Landmark Citizenship Ruling – Canada will not appeal decision that strikes down first generation limit to Canadian citizenship by descent 

On January 22, 2024, The Canadian Federal Government announced that it will not challenge a court ruling that struck down a portion of the Citizenship Act which prevented children born abroad to Canadian parents from obtaining Canadian citizenship beyond the first generation.

Marc Miller, Minister of  Immigration, Refugees and Citizenship Canada (IRCC) supported this decision and called it necessary to make the citizenship process fair and transparent. In his statement, he said: “The Citizenship Act currently includes a ‘first generation limit’ to citizenship by descent, which means that children born abroad to Canadian citizens beyond the first generation generally do not acquire Canadian citizenship automatically at birth. On December 19, 2023, the Ontario Superior Court of Justice declared that the first generation limit for those born abroad is unconstitutional. “This law, as it currently stands, has had unacceptable consequences for Canadians whose children were born outside the country. For this reason, we will not appeal the ruling.”

This is a victory for many Canadians who have children born abroad, who were once ineligible for Canadian citizenship based on the “first generation limit”, making it impossible for 2nd generation to obtain the same rights and privileges.

Those who may be impacted by this situation will have to wait to see what this means for them and their families. The Canadian government will continue to assess the impacts of the decision on existing legislation and will provide more information and confirm next steps as quickly as possible.

The Court Case – Bjorkquist et al. v. Attorney General of Canada, 2023

The court case (Bjorkquist et al. v. Attorney General of Canada, 2023 ONSC 7152 (CanLII)) was brought on by a group of families living abroad who were affected by the limit and unable to pass on their Canadian citizenship to their children. The applicants allege that s. 3(3)(a) of the Act confers second-class citizenship status on those Canadians born abroad who acquire citizenship by descent from their Canadian-born parents, treating such Canadians differently than Canadians born in Canada, and differently than naturalized Canadians. They argued that the second-generation cut-off violates ss. 15, 6, and 7 of the Charter of Rights and Freedoms, and is not saved by s. 1. On December 19, 2023, Justice Jasmine Akbarali ruled that this limit violated the sections of the Charter of Rights and Freedoms that pertain to mobility rights and equality rights. Critics have long argued that this limit created two classes of Canadian citizenship, saying it was unconstitutional.

Current Law

The current Citizenship Act was changed in 2009; critics found the law creates an unfair distinction between Canadian-born versus foreign born Canadians. The first generation limit was instituted under the government of then-prime minister Stephen Harper in 2009 in response to outcry from the public after Canada spent $94 million to bring 15,000 Canadian citizens out of Lebanon during the Israel-Hezbollah war in 2006. At the time, several MPs and political commentators had questioned the strength and legitimacy of the evacuees’ ties to Canada, using the term “Canadians of convenience.”
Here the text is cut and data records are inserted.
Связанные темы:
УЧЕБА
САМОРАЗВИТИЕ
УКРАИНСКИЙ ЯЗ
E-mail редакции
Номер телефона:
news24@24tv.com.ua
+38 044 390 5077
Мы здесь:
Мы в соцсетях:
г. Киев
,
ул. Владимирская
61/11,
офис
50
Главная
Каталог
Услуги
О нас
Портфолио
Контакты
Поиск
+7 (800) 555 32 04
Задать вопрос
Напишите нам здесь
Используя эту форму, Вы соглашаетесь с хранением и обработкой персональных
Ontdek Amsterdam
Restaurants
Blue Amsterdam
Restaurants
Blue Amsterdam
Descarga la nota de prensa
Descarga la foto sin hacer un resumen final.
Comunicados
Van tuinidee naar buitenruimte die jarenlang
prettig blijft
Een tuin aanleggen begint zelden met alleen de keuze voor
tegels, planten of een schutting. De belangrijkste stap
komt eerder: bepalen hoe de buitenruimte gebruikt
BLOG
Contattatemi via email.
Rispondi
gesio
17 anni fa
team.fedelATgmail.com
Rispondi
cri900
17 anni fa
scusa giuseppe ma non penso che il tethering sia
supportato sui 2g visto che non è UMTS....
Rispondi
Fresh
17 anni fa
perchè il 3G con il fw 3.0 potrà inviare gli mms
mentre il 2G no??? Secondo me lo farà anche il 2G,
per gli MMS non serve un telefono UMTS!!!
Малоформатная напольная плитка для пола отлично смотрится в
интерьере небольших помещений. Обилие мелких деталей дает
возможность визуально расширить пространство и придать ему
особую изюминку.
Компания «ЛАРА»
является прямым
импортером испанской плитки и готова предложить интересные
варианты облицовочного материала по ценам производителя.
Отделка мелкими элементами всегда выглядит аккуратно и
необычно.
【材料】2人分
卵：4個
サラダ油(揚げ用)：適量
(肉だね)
The Harper government said in 2007 establishing a first generation limit would “protect the value of Canadian citizenship by ensuring that our citizens have a real connection to this country.”

Next Steps for the Federal Government

The federal government has six months to repeal the second-generation cutoff in the law — a move that will require either fresh legislation or the passage of a bill already being debated.

Senate Bill S-245 was amended in committee to remove the second-generation cut-off rule and replace it with a “substantial connections test” to pass on citizenship to the children of foreign-born Canadians who were born abroad.

In her ruling, Akbarali described S-245 as a “head start” allowing Parliamentarians to amend the Citizenship Act law to make it fully constitutional within six months.